Working with NUMA topology for virtual machines - Managing VMs | Virtualization

Using NUMA topology with OKD Virtualization
Prerequisites
Creating a VM with NUMA functionality enabled
Verifying vNUMA status of a VM
Disabling the hot plug capability for VMs
Limitations of NUMA for OKD Virtualization
Live migration outcomes using vNUMA
Additional resources

Non-uniform memory access (NUMA) architecture is a multiprocessor architecture model where CPUs do not access all memory in all locations at the same speed. Instead, CPUs can gain faster access to memory that is in closer proximity to them, or local to them, but slower access to memory that is further away.

A CPU with multiple memory controllers can use any available memory across CPU complexes, regardless of where the memory is located. However, this increased flexibility comes at the expense of performance.

NUMA resource topology refers to the physical locations of CPUs, memory, and PCI devices relative to each other in a NUMA zone.
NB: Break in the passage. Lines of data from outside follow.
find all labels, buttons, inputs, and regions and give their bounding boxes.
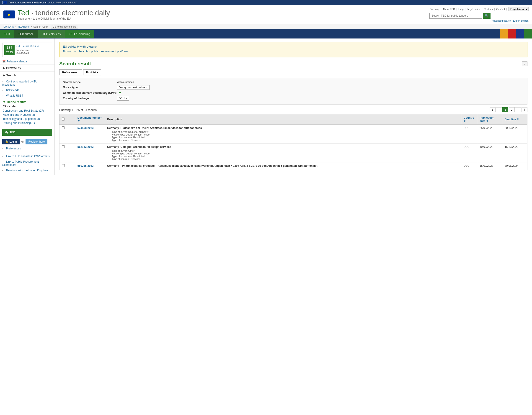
scope-row-scope: Search scope: Active notices <box>63 81 524 84</box>
cookies-link[interactable]: Cookies <box>484 8 493 10</box>
contact-link[interactable]: Contact <box>496 8 505 10</box>
page-last-btn[interactable]: ⟫ <box>522 107 527 112</box>
row-pubdate-1: 19/09/2023 <box>477 144 502 162</box>
cpv-filter-icon[interactable]: ▼ <box>118 91 122 95</box>
header: ★ Ted · tenders electronic daily Supplem… <box>0 5 532 24</box>
how-to-link[interactable]: How do you know? <box>56 1 77 4</box>
row-description-2: Germany – Pharmaceutical products – Absc… <box>105 162 461 170</box>
table-row: 574468-2023 Germany–Rüdesheim am Rhein: … <box>59 125 527 144</box>
expert-search-link[interactable]: Expert search <box>513 19 529 22</box>
print-list-button[interactable]: Print list ▾ <box>83 69 101 75</box>
tooltip-wrapper: Go to eTendering site <box>51 25 78 28</box>
scope-label: Search scope: <box>63 81 115 84</box>
legal-notice-link[interactable]: Legal notice <box>467 8 480 10</box>
nav-tab-simap[interactable]: TED SIMAP <box>14 30 38 38</box>
page-prev-btn[interactable]: ‹ <box>496 107 502 112</box>
advanced-search-link[interactable]: Advanced search <box>492 19 511 22</box>
notice-type-remove[interactable]: ✕ <box>146 86 148 89</box>
row-docnum-1: 562153-2023 <box>75 144 105 162</box>
my-ted-actions: 🔒 Log in or Register here <box>0 138 55 146</box>
rss-feeds-link[interactable]: RSS feeds <box>4 88 21 92</box>
header-deadline[interactable]: Deadline ⇕ <box>502 114 527 125</box>
etendering-tooltip-btn[interactable]: Go to eTendering site <box>51 25 78 28</box>
row-checkbox-0[interactable] <box>62 126 65 129</box>
showing-text: Showing 1 – 25 of 31 results <box>59 108 97 112</box>
sitemap-link[interactable]: Site map <box>429 8 439 10</box>
cpv-item-0[interactable]: Construction and Real Estate (27) <box>3 109 52 113</box>
header-pubdate[interactable]: Publication date ⇕ <box>477 114 502 125</box>
logo-text: Ted · tenders electronic daily Supplemen… <box>18 9 110 20</box>
results-table: Document number ▼ Description Country ⇕ … <box>59 114 527 170</box>
row-pubdate-2: 15/09/2023 <box>477 162 502 170</box>
page-2-btn[interactable]: 2 <box>509 107 515 112</box>
help-link[interactable]: Help <box>458 8 464 10</box>
page-next-btn[interactable]: › <box>515 107 521 112</box>
row-docnum-0: 574468-2023 <box>75 125 105 144</box>
relations-uk-link[interactable]: Relations with the United Kingdom <box>4 168 50 173</box>
row-checkbox-cell <box>59 144 67 162</box>
breadcrumb-ted-home[interactable]: TED home <box>18 25 30 28</box>
country-remove[interactable]: ✕ <box>125 97 127 100</box>
desc-buyer-1: Type of buyer: Other <box>107 149 459 152</box>
login-button[interactable]: 🔒 Log in <box>2 139 19 144</box>
header-country[interactable]: Country ⇕ <box>461 114 477 125</box>
cpv-item-3[interactable]: Printing and Publishing (1) <box>3 121 52 125</box>
link-procurement-link[interactable]: Link to Public Procurement Scoreboard <box>2 159 39 167</box>
search-row: 🔍 <box>429 13 529 19</box>
cpv-item-2[interactable]: Technology and Equipment (3) <box>3 117 52 121</box>
doc-link-1[interactable]: 562153-2023 <box>77 145 94 148</box>
link-csv-link[interactable]: Link to TED subsets in CSV formats <box>4 154 52 158</box>
language-selector[interactable]: English (en) <box>508 7 529 11</box>
cpv-scope-label: Common procurement vocabulary (CPV): <box>63 91 116 94</box>
color-block-2 <box>508 29 516 38</box>
nav-tab-enotices[interactable]: TED eNotices <box>38 30 65 38</box>
refine-search-button[interactable]: Refine search <box>59 69 82 75</box>
header-docnum[interactable]: Document number ▼ <box>75 114 105 125</box>
browse-by-toggle[interactable]: ▶ Browse by <box>3 66 52 70</box>
nav-tab-etendering[interactable]: TED eTendering <box>65 30 94 38</box>
page-first-btn[interactable]: ⟪ <box>490 107 495 112</box>
preferences-link[interactable]: Preferences <box>4 146 23 151</box>
search-input[interactable] <box>429 13 482 19</box>
select-all-checkbox[interactable] <box>62 118 65 120</box>
pagination: ⟪ ‹ 1 2 › ⟫ <box>490 107 527 112</box>
refine-results-section: ▼ Refine results CPV code Construction a… <box>0 98 55 127</box>
doc-link-0[interactable]: 574468-2023 <box>77 126 94 129</box>
about-ted-link[interactable]: About TED <box>443 8 455 10</box>
preferences-wrapper: · Preferences <box>0 146 55 151</box>
ukraine-link[interactable]: EU solidarity with Ukraine <box>63 45 524 48</box>
refine-results-toggle[interactable]: ▼ Refine results <box>3 100 52 104</box>
country-label: Country of the buyer: <box>63 97 115 100</box>
search-button[interactable]: 🔍 <box>483 13 491 19</box>
top-nav: Site map | About TED | Help | Legal noti… <box>429 7 529 11</box>
row-checkbox-2[interactable] <box>62 164 65 167</box>
prozorro-link[interactable]: Prozorro+: Ukrainian public procurement … <box>63 50 524 53</box>
country-tag: DEU ✕ <box>117 96 129 101</box>
page-1-btn[interactable]: 1 <box>502 107 508 112</box>
search-toggle[interactable]: ▶ Search <box>3 74 52 77</box>
nav-tab-ted[interactable]: TED <box>0 30 14 38</box>
cpv-item-1[interactable]: Materials and Products (3) <box>3 113 52 117</box>
row-country-0: DEU <box>461 125 477 144</box>
row-checkbox-cell <box>59 125 67 144</box>
breadcrumb-europa[interactable]: EUROPA <box>3 25 14 28</box>
link-procurement-wrapper: · Link to Public Procurement Scoreboard <box>0 159 55 168</box>
oj-year: 2023 <box>6 50 13 54</box>
release-calendar-link[interactable]: 📅 Release calendar <box>0 59 55 64</box>
action-row: Refine search Print list ▾ <box>59 69 527 75</box>
notice-banner: EU solidarity with Ukraine Prozorro+: Uk… <box>59 42 527 57</box>
eu-logo-flag: ★ <box>3 10 15 18</box>
desc-procedure-1: Type of procedure: Restricted <box>107 155 459 158</box>
contracts-link[interactable]: Contracts awarded by EU Institutions <box>2 79 37 87</box>
row-checkbox-1[interactable] <box>62 145 65 148</box>
register-button[interactable]: Register here <box>26 139 48 144</box>
supplement-text: Supplement to the Official Journal of th… <box>18 17 110 20</box>
doc-link-2[interactable]: 559235-2023 <box>77 164 94 167</box>
what-rss-link[interactable]: What is RSS? <box>4 93 26 98</box>
oj-issue-link[interactable]: OJ S current issue <box>16 45 39 48</box>
eu-flag-icon: 🇪🇺 <box>2 1 7 4</box>
row-pubdate-0: 25/09/2023 <box>477 125 502 144</box>
row-deadline-0: 20/10/2023 <box>502 125 527 144</box>
help-button[interactable]: ? <box>522 62 527 66</box>
result-header: Search result ? <box>59 61 527 67</box>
In a NUMA architecture, a NUMA zone is a group of CPUs that has its own processors and memory. Colocated resources are said to be in the same NUMA zone, and CPUs in a zone have faster access to the same local memory than CPUs outside of that zone. A CPU processing a workload using memory that is outside its NUMA zone is slower than a workload processed in a single NUMA zone. For I/O-constrained workloads, the network interface on a distant NUMA zone slows down how quickly information can reach the application.

Applications can achieve better performance by containing data and processing within the same NUMA zone. For high-performance workloads and applications, such as telecommunications workloads, the cluster must process pod workloads in a single NUMA zone so that the workload can operate to specification.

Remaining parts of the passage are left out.